- Work item: Could you output each line below exactly as it appears, excluding any pictures?

Collected data entries:

--*--

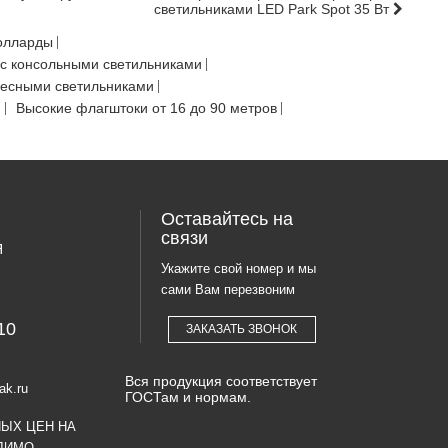
светильниками LED Park Spot 35 Вт
олларды
с консольными светильниками
весными светильниками
Ф
Высокие флагштоки от 16 до 90 метров
Оставайтесь на
связи
Я
Укажите свой номер и мы
сами Вам перезвоним
10
ЗАКАЗАТЬ ЗВОНОК
Вся продукция соответствует
ak.ru
ГОСТам и нормам.
НЫХ ЦЕН НА
ДИМО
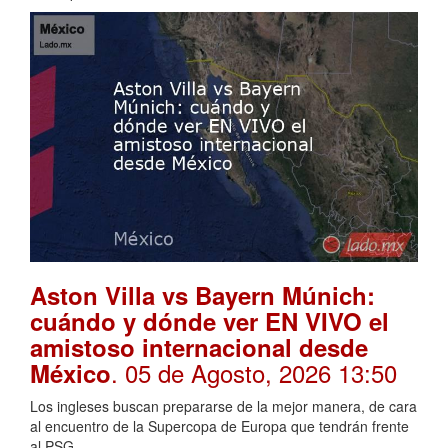
Aston Villa vs Bayern Múnich:
cuándo y dónde ver EN VIVO el
amistoso internacional desde
. 05 de Agosto, 2026 13:50
México
Los ingleses buscan prepararse de la mejor manera, de cara
al encuentro de la Supercopa de Europa que tendrán frente
al PSG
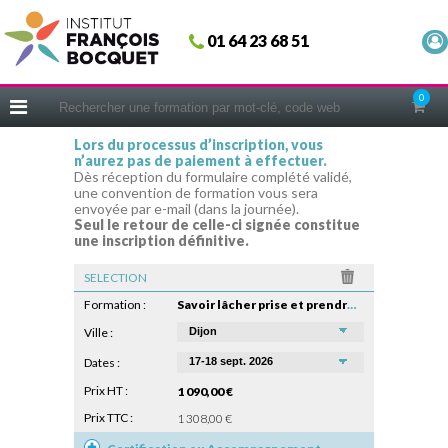
Fermer
01 64 23 68 51
ACCUEIL
FORMATIONS
0
CERIFICATIONS
Lors du processus d’inscription, vous
n’aurez pas de paiement à effectuer.
INTRAS | SUR-MESURE
Dès réception du formulaire complété validé,
une convention de formation vous sera
COACHING
envoyée par e-mail (dans la journée).
Seul le retour de celle-ci signée constitue
EN PRATIQUE
une inscription définitive.
NOUS CONNAÎTRE
SELECTION
CONSEILS MICRO-COACHING
Formation :
Savoir lâcher prise et prendre du recul
PODCAST
Ville :
Dates :
WEBINAIRES
Prix HT :
1 090,00 €
QUESTIONNAIRE GRATUIT
Prix TTC :
1 308,00 €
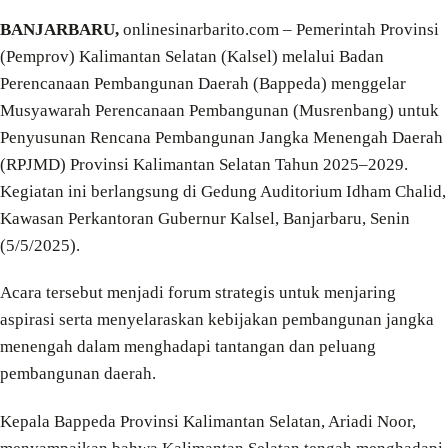
BANJARBARU,
onlinesinarbarito.com – Pemerintah Provinsi
(Pemprov) Kalimantan Selatan (Kalsel) melalui Badan
Perencanaan Pembangunan Daerah (Bappeda) menggelar
Musyawarah Perencanaan Pembangunan (Musrenbang) untuk
Penyusunan Rencana Pembangunan Jangka Menengah Daerah
(RPJMD) Provinsi Kalimantan Selatan Tahun 2025–2029.
Kegiatan ini berlangsung di Gedung Auditorium Idham Chalid,
Kawasan Perkantoran Gubernur Kalsel, Banjarbaru, Senin
(5/5/2025).
Acara tersebut menjadi forum strategis untuk menjaring
aspirasi serta menyelaraskan kebijakan pembangunan jangka
menengah dalam menghadapi tantangan dan peluang
pembangunan daerah.
Kepala Bappeda Provinsi Kalimantan Selatan, Ariadi Noor,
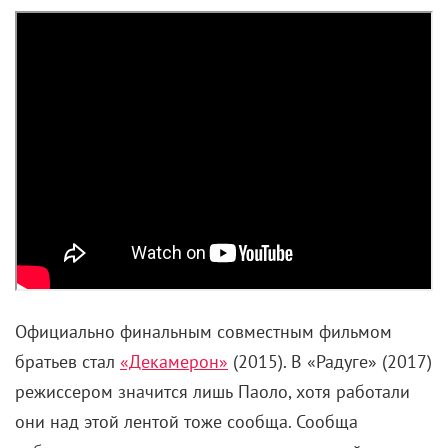
Официально финальным совместным фильмом
братьев стал
«Декамерон»
(2015). В «Радуге» (2017)
режиссером значится лишь Паоло, хотя работали
они над этой лентой тоже сообща. Сообща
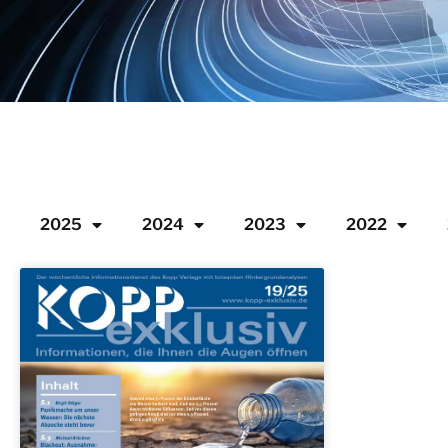
2025
2024
2023
2022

--*--

- Completed exercise:
светильниками LED Park Spot 35 Вт
олларды
с консольными светильниками
весными светильниками
Ф
Высокие флагштоки от 16 до 90 метров
Оставайтесь на
связи
Я
Укажите свой номер и мы
сами Вам перезвоним
10
ЗАКАЗАТЬ ЗВОНОК
Вся продукция соответствует
ak.ru
ГОСТам и нормам.
НЫХ ЦЕН НА
ДИМО
Aston Villa vs Bayern Múnich:
cuándo y dónde ver EN VIVO el
amistoso internacional desde
. 05 de Agosto, 2026 13:50
México
Los ingleses buscan prepararse de la mejor manera, de cara
al encuentro de la Supercopa de Europa que tendrán frente
al PSG
Fermer
01 64 23 68 51
ACCUEIL
FORMATIONS
0
CERIFICATIONS
Lors du processus d’inscription, vous
n’aurez pas de paiement à effectuer.
INTRAS | SUR-MESURE
Dès réception du formulaire complété validé,
une convention de formation vous sera
COACHING
envoyée par e-mail (dans la journée).
Seul le retour de celle-ci signée constitue
EN PRATIQUE
une inscription définitive.
NOUS CONNAÎTRE
SELECTION
CONSEILS MICRO-COACHING
Formation :
Savoir lâcher prise et prendre du recul
PODCAST
Ville :
Dates :
WEBINAIRES
Prix HT :
1 090,00 €
QUESTIONNAIRE GRATUIT
Prix TTC :
1 308,00 €
BANJARBARU,
onlinesinarbarito.com – Pemerintah Provinsi
(Pemprov) Kalimantan Selatan (Kalsel) melalui Badan
Perencanaan Pembangunan Daerah (Bappeda) menggelar
Musyawarah Perencanaan Pembangunan (Musrenbang) untuk
Penyusunan Rencana Pembangunan Jangka Menengah Daerah
(RPJMD) Provinsi Kalimantan Selatan Tahun 2025–2029.
Kegiatan ini berlangsung di Gedung Auditorium Idham Chalid,
Kawasan Perkantoran Gubernur Kalsel, Banjarbaru, Senin
(5/5/2025).
Acara tersebut menjadi forum strategis untuk menjaring
aspirasi serta menyelaraskan kebijakan pembangunan jangka
menengah dalam menghadapi tantangan dan peluang
pembangunan daerah.
Kepala Bappeda Provinsi Kalimantan Selatan, Ariadi Noor,
Официально финальным совместным фильмом
братьев стал
«Декамерон»
(2015). В «Радуге» (2017)
режиссером значится лишь Паоло, хотя работали
они над этой лентой тоже сообща. Сообща
2025
2024
2023
2022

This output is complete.